## DATA FOR PROCESSING
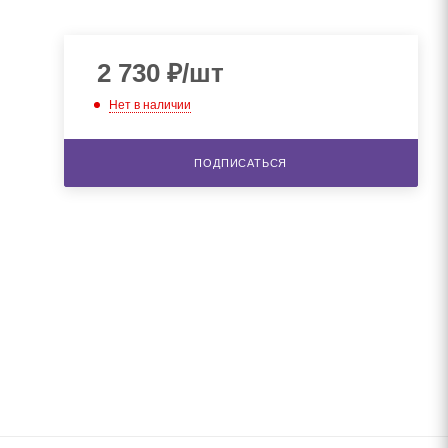
2 730
₽
/шт
Нет в наличии
ПОДПИСАТЬСЯ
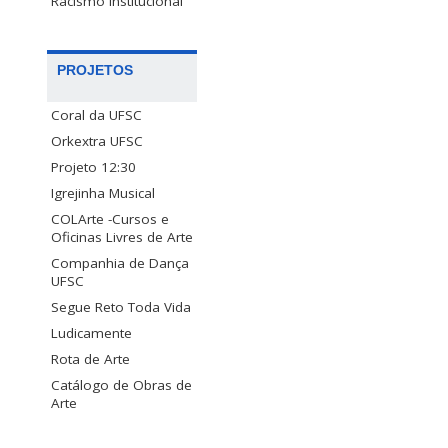
Racismo Institucional
PROJETOS
Coral da UFSC
Orkextra UFSC
Projeto 12:30
Igrejinha Musical
COLArte -Cursos e
Oficinas Livres de Arte
Companhia de Dança
UFSC
Segue Reto Toda Vida
Ludicamente
Rota de Arte
Catálogo de Obras de
Arte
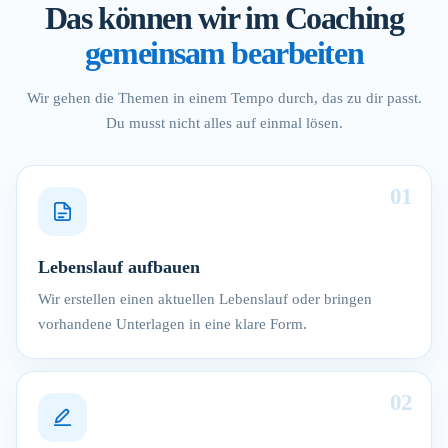
Das können wir im Coaching
gemeinsam bearbeiten
Wir gehen die Themen in einem Tempo durch, das zu dir passt.
Du musst nicht alles auf einmal lösen.
01
Lebenslauf aufbauen
Wir erstellen einen aktuellen Lebenslauf oder bringen
vorhandene Unterlagen in eine klare Form.
02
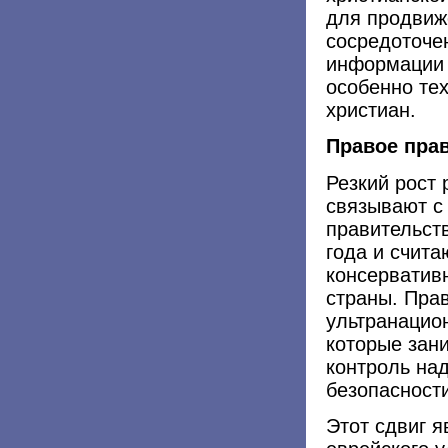
для продвиж
сосредоточе
информации 
особенно тех
христиан.
Правое пра
Резкий рост
связывают с
правительст
года и счит
консерватив
страны. Пра
ультранацио
которые зан
контроль на
безопасност
Этот сдвиг я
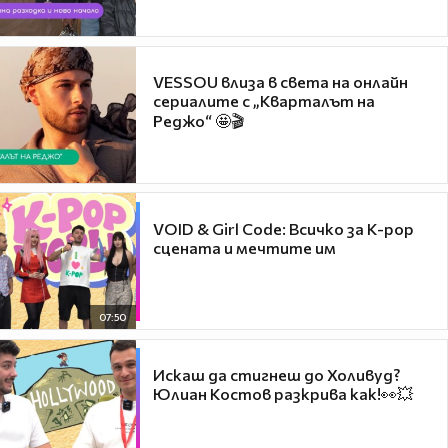
VESSOU влиза в света на онлайн
сериалите с „Кварталът на
Реджо“ 🤩🎬
VOID & Girl Code: Всичко за K-pop
сцената и мечтите им
07:50
Искаш да стигнеш до Холивуд?
Юлиан Костов разкрива как!👀💥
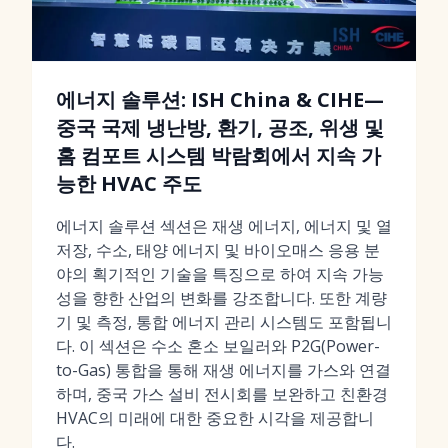
에너지 솔루션: ISH China & CIHE—
중국 국제 냉난방, 환기, 공조, 위생 및
홈 컴포트 시스템 박람회에서 지속 가
능한 HVAC 주도
에너지 솔루션 섹션은 재생 에너지, 에너지 및 열
저장, 수소, 태양 에너지 및 바이오매스 응용 분
야의 획기적인 기술을 특징으로 하여 지속 가능
성을 향한 산업의 변화를 강조합니다. 또한 계량
기 및 측정, 통합 에너지 관리 시스템도 포함됩니
다. 이 섹션은 수소 혼소 보일러와 P2G(Power-
to-Gas) 통합을 통해 재생 에너지를 가스와 연결
하며, 중국 가스 설비 전시회를 보완하고 친환경
HVAC의 미래에 대한 중요한 시각을 제공합니
다.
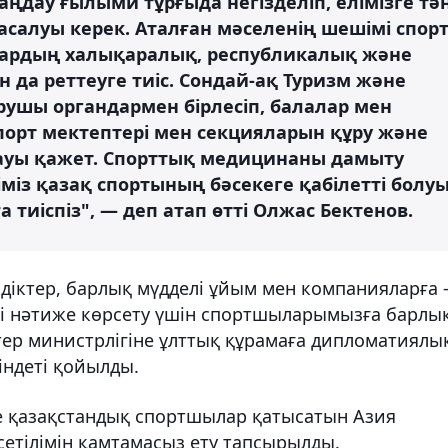
таңдау ғылыми тұрғыда негізделіп, елімізге тә
салуы керек. Аталған мәселенің шешімі спор
ардың халықаралық, республикалық және
 да реттеуге тиіс. Сондай-ақ Туризм және
арушы органдармен бірлесіп, балалар мен
порт мектептері мен секцияларын құру және
ауы қажет. Спорттық медицинаны дамыту
із қазақ спортының бәсекеге қабілетті болу
 тиіспіз", — деп атап өтті Олжас Бектенов.
мдіктер, барлық мүдделі ұйым мен компанияларға 
і нәтиже көрсету үшін спортшыларымызға барлы
тер министрлігіне ұлттық құрамаға дипломатиялы
індеті қойылды.
е қазақстандық спортшылар қатысатын Азия
сетілімін қамтамасыз ету тапсырылды.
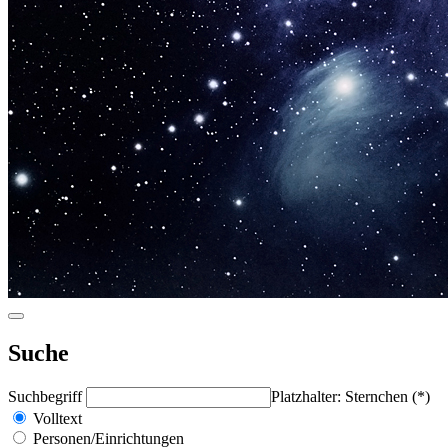
Suche
Suchbegriff
Platzhalter: Sternchen (*)
Volltext
Personen/Einrichtungen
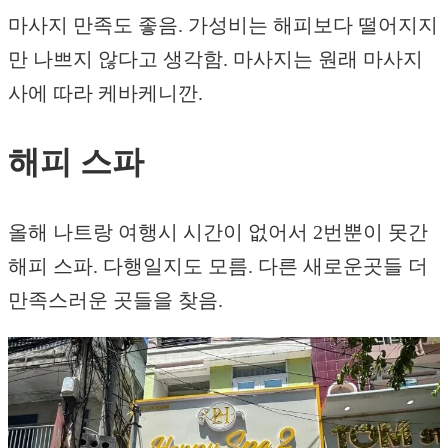
마사지 만족도 좋음. 가성비는 해피보다 떨어지지
만 나쁘지 않다고 생각함. 마사지는 원래 마사지
사에 따라 케바케니깐.
해피 스파
올해 나트랑 여행시 시간이 없어서 2번뿐이 못간
해피 스파. 다행일지도 모름. 다른 새로운곳들 더
만족스러운 곳들을 찾음.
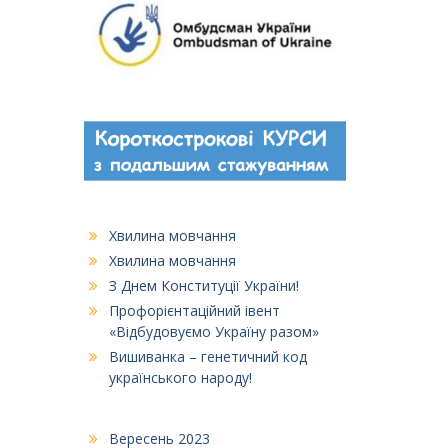
Хвилина мовчання
Хвилина мовчання
З Днем Конституції України!
Профорієнтаційний івент
«Відбудовуємо Україну разом»
Вишиванка – генетичний код
українського народу!
Вересень 2023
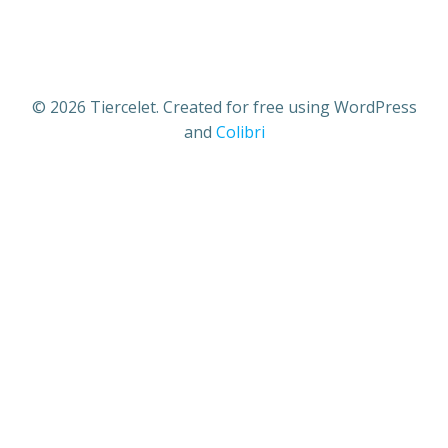
© 2026 Tiercelet. Created for free using WordPress
and
Colibri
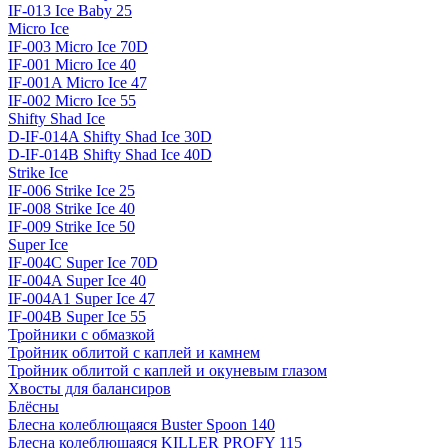
IF-013 Ice Baby 25
Micro Ice
IF-003 Micro Ice 70D
IF-001 Micro Ice 40
IF-001A Micro Ice 47
IF-002 Micro Ice 55
Shifty Shad Ice
D-IF-014A Shifty Shad Ice 30D
D-IF-014B Shifty Shad Ice 40D
Strike Ice
IF-006 Strike Ice 25
IF-008 Strike Ice 40
IF-009 Strike Ice 50
Super Ice
IF-004C Super Ice 70D
IF-004A Super Ice 40
IF-004A1 Super Ice 47
IF-004B Super Ice 55
Тройники с обмазкой
Тройник облитой с каплей и камнем
Тройник облитой с каплей и окуневым глазом
Хвосты для балансиров
Блёсны
Блесна колеблющаяся Buster Spoon 140
Блесна колеблющаяся KILLER PROFY 115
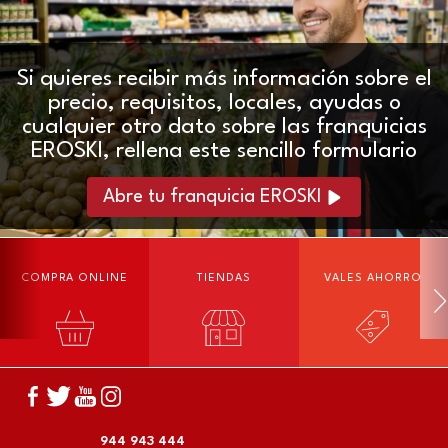
Si quieres recibir más información sobre el
precio, requisitos, locales, ayudas o
cualquier otro dato sobre las franquicias
EROSKI, rellena este sencillo formulario
Abre tu franquicia EROSKI
COMPRA ONLINE
TIENDAS
VALES AHORRO
944 943 444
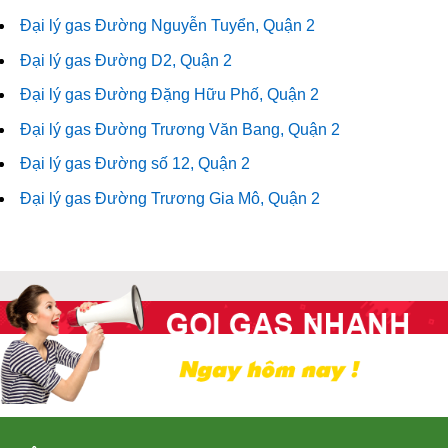
Đại lý gas Đường Nguyễn Tuyển, Quận 2
Đại lý gas Đường D2, Quận 2
Đại lý gas Đường Đặng Hữu Phố, Quận 2
Đại lý gas Đường Trương Văn Bang, Quận 2
Đại lý gas Đường số 12, Quận 2
Đại lý gas Đường Trương Gia Mô, Quận 2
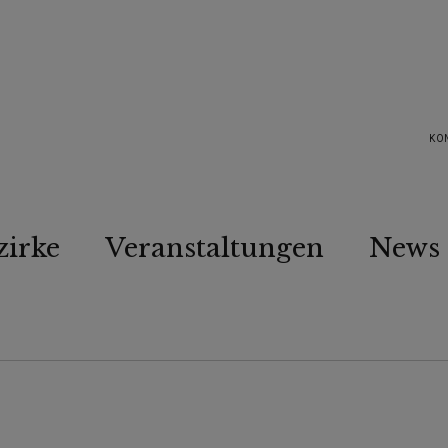
KO
zirke
Veranstaltungen
News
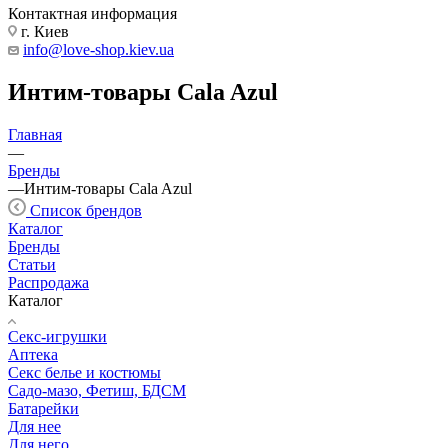
Контактная информация
г. Киев
info@love-shop.kiev.ua
Интим-товары Cala Azul
Главная
—
Бренды
—
Интим-товары Cala Azul
Список брендов
Каталог
Бренды
Статьи
Распродажа
Каталог
Секс-игрушки
Аптека
Секс белье и костюмы
Садо-мазо, Фетиш, БДСМ
Батарейки
Для нее
Для него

## ABOUT THIS EXERCISE
Set down the records above exactly as written, beginning with the first line and ending with the line that contains "салуы керек. Аталған мәселенің шешімі спор", and do not include pictures.

## RESULT
2 730
₽
/шт
Нет в наличии
ПОДПИСАТЬСЯ
Racismo Institucional
PROJETOS
Coral da UFSC
Orkextra UFSC
Projeto 12:30
Igrejinha Musical
COLArte -Cursos e
Oficinas Livres de Arte
Companhia de Dança
UFSC
Segue Reto Toda Vida
Ludicamente
Rota de Arte
Catálogo de Obras de
Arte
Das können wir im Coaching
gemeinsam bearbeiten
Wir gehen die Themen in einem Tempo durch, das zu dir passt.
Du musst nicht alles auf einmal lösen.
01
Lebenslauf aufbauen
Wir erstellen einen aktuellen Lebenslauf oder bringen
vorhandene Unterlagen in eine klare Form.
02
для продвиж
сосредоточе
информации 
особенно тех
христиан.
Правое пра
Резкий рост
связывают с
правительст
года и счит
консерватив
страны. Пра
ультранацио
которые зан
контроль на
безопасност
Этот сдвиг я
VESSOU влиза в света на онлайн
сериалите с „Кварталът на
Реджо“ 🤩🎬
VOID & Girl Code: Всичко за K-pop
сцената и мечтите им
07:50
Искаш да стигнеш до Холивуд?
Юлиан Костов разкрива как!👀💥
에너지 솔루션: ISH China & CIHE—
중국 국제 냉난방, 환기, 공조, 위생 및
홈 컴포트 시스템 박람회에서 지속 가
능한 HVAC 주도
에너지 솔루션 섹션은 재생 에너지, 에너지 및 열
저장, 수소, 태양 에너지 및 바이오매스 응용 분
야의 획기적인 기술을 특징으로 하여 지속 가능
성을 향한 산업의 변화를 강조합니다. 또한 계량
기 및 측정, 통합 에너지 관리 시스템도 포함됩니
다. 이 섹션은 수소 혼소 보일러와 P2G(Power-
to-Gas) 통합을 통해 재생 에너지를 가스와 연결
하며, 중국 가스 설비 전시회를 보완하고 친환경
HVAC의 미래에 대한 중요한 시각을 제공합니
다.
таңдау ғылыми тұрғыда негізделіп, елімізге тә
салуы керек. Аталған мәселенің шешімі спор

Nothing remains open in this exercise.